To address these problems, other valuable resources are gradually being used for protein complex prediction. For example, several recent studies [10], [11] have investigated gene expression data to improve protein complex prediction. These studies mainly defined specific scoring methods based on gene expression data, and constructed more reliable weighted PPI networks. The intuition behind them is that the weighted PPI networks should better represent the actual interaction network than the initial binary PPI networks.

Gene Ontology (GO) is another useful resource, and is currently one of the most comprehensive ontology databases in the bioinformatics community [12]. GO aims to standardize the annotation of genes and gene products across species and provides a controlled vocabulary of terms for describing gene product biological properties, which is a significant addition to PPI data for protein complex prediction. Due to the inherent biological properties of protein complexes, the ideal method for protein complex prediction should generate clusters in PPI networks which have a cohesive topological structure with similar GO annotations, by balancing the topological structure and GO annotation similarities. Figure 1 shows an example of protein complex prediction. Figure 1 (a) is a simple PPI network where a vertex represents a protein and an edge represents the interaction between two proteins. Figure 1 (b) is the PPI network annotated by GO slims. As we can see, due to the presence of noise and the complex connectivity of PPI data, it is hard to predict protein complexes from the PPI network in Figure 1 (a). However, if we consider the GO annotation information of each protein in Figure 1 (b), we can predict two complexes reasonably well in Figure 1 (c).

Figure 1

An example of protein complex prediction: (a) A PPI network is constructed by eight proteins. (b) The PPI network is annotated by GO slims. (c) Prediction of two protein complexes in the PPI network based on structural and GO annotation similarities.

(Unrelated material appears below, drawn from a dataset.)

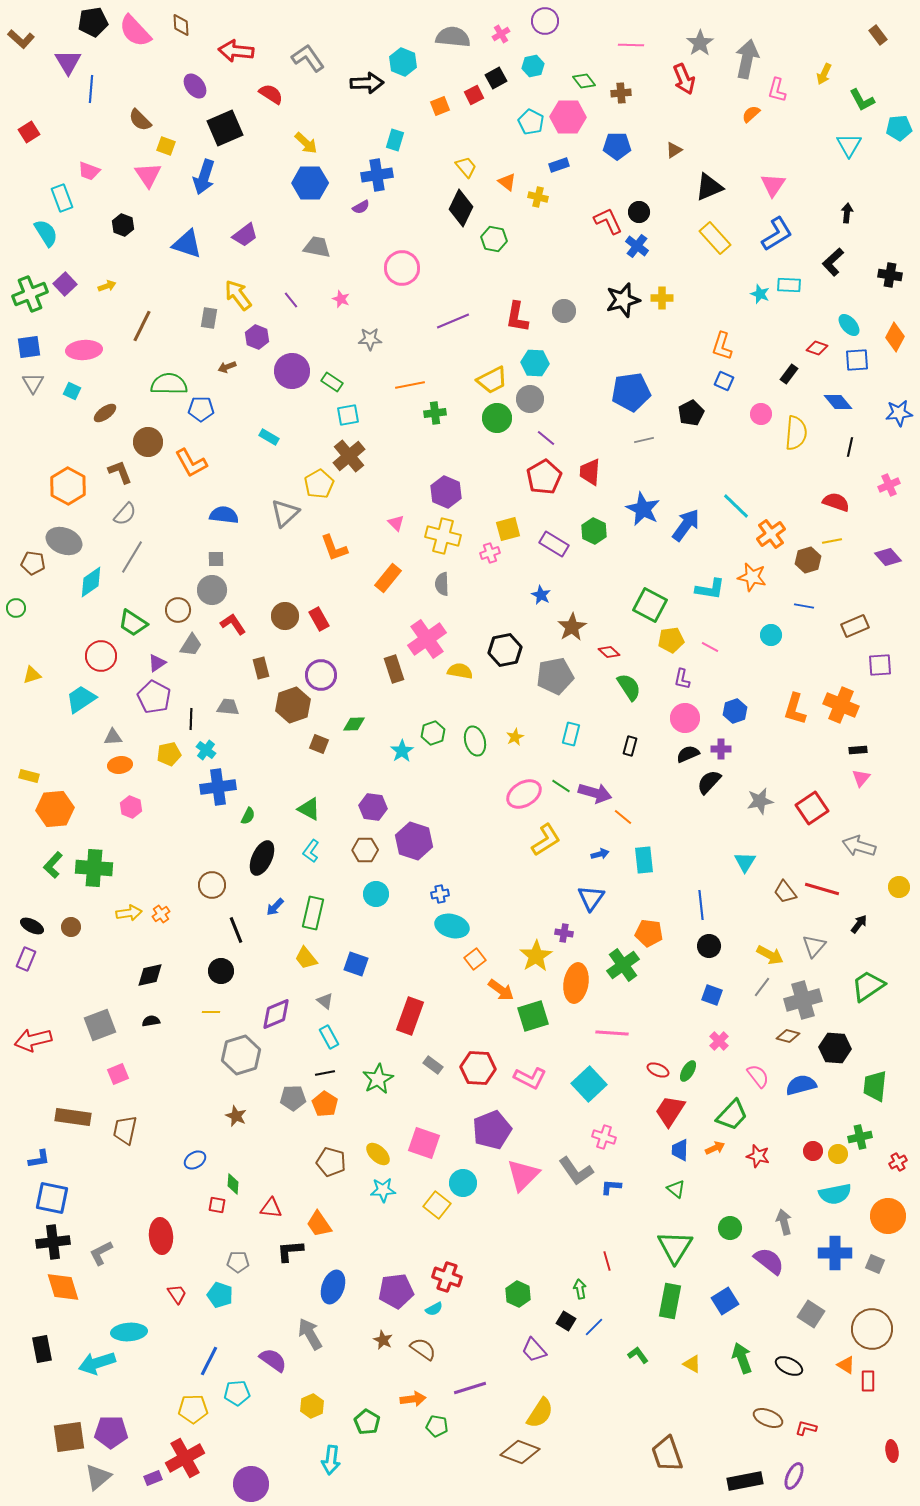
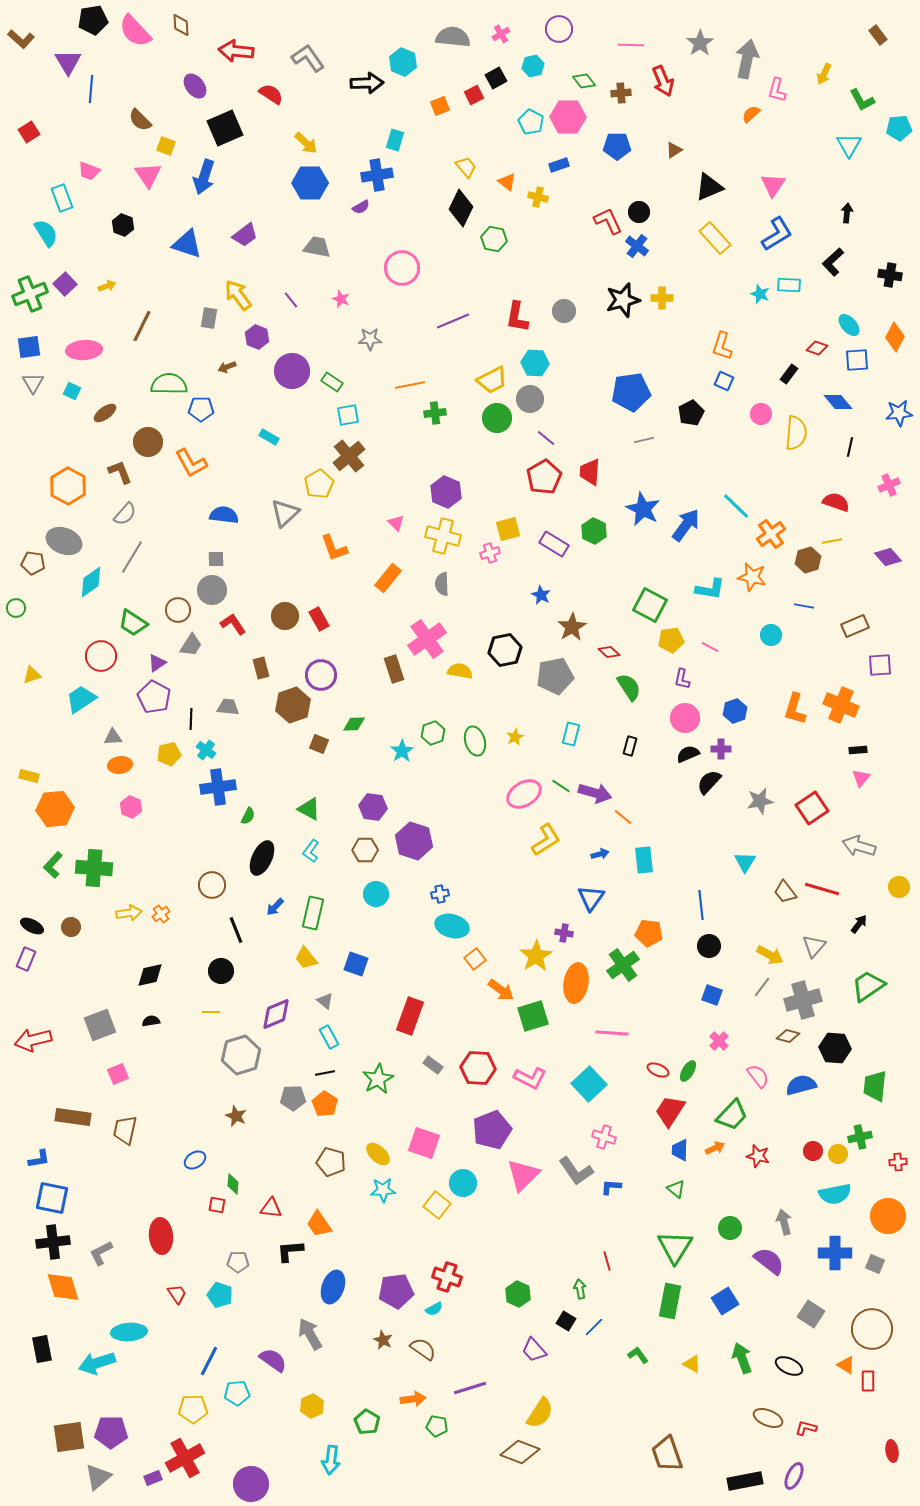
purple circle at (545, 21): moved 14 px right, 8 px down
black pentagon at (93, 22): moved 2 px up
red arrow at (684, 79): moved 21 px left, 2 px down
red cross at (898, 1162): rotated 24 degrees clockwise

In this study we determined how to predict protein complexes based on both the topological structure of PPI networks and GO annotation similarities. We proposed a novel method for protein complex prediction, called COAN, based on attribute graph clustering theory [13]. The key to our method was to integrate the PPI data and GO into a unified framework by constructing ontology augmented networks. In the ontology augmented networks, we used a unified distance measure to estimate the pairwise vertex closeness. Based on the ontology augmented graph and unified distance measure, COAN generated seed cliques from the maximal cliques in the PPI networks, and expanded clusters starting from the seed cliques. In the experimental section, we showed that COAN was competitive or superior in performance, compared with the state-of-the-art methods used for protein complex prediction.

Materials and Methods

Ontology augmented networks

Some resources, such as gene expression data, have been used to assess the reliability of protein interactions. These methods usually assign a score to each protein pair. Unlike these methods, we integrated the PPI data and GO into a unified framework by constructing ontology augmented networks, based on attribute graph clustering theory [13].

The GO database is currently one of the most comprehensive and well-curated ontology databases in the bioinformatics community. GO provides GO terms to describe gene product characteristics in the following three different aspects, (I) biological process referring to a biological objective to which the gene or gene product contributes; (II) molecular function defined as the biochemical activity of a gene product; (III) cellular component referring to the place in the cell where a gene product is active. GO slims are cut-down versions of the GO ontologies containing a subset of GO terms. Compared with GO terms, GO slims give a broad overview of the ontology content without the detail of the specific fine-grained terms. GO slims are particularly useful for giving a summary of the results of GO annotation of a genome, microarray, or cDNA collection when broad classification of gene product function is required. The studies [14], [15] have showed the proteins in a protein complex generally share one or more GO term annotations. Since GO slims give a broader overview of ontology content than GO terms, we used GO slims to annotate PPI data in this study. Next, we introduce how to construct ontology augmented networks.

Given a PPI network and the GO slim annotations set , each protein could be annotated by one or more GO slims in . For , we add a “dummy” vertex in . An ontology augmented network is denoted as where is the set of GO “dummy” vertices. An edge denotes the protein is annotated by GO slim . An edge is called a PPI edge and an edge is called a GO annotation edge. Figure 2 is the ontology augmented network for the example in Figure 1. Two GO “dummy” vertices “A1. GO slim 1” and “A2. GO slim 2” are added. Proteins with corresponding GO annotations are connected to the two “dummy” vertices, respectively, in the dash line.

Figure 2

Ontology augmented graph with GO slims.

Unified distance measure

The transition matrix of the ontology augmented network is a by matrix. The transition probability is defined as follows: The transition probability from protein to its neighbor through a PPI edge or a GO annotation edge is where represents the set of proteins directly connecting with protein in the ontology augmented network, and represents the set of dummy vertices, namely GO slim annotations, directly connecting with protein . The transition probability from GO annotation to protein through a GO annotation edge isSince there is no edge between two GO annotations, the transition probability between and is 0.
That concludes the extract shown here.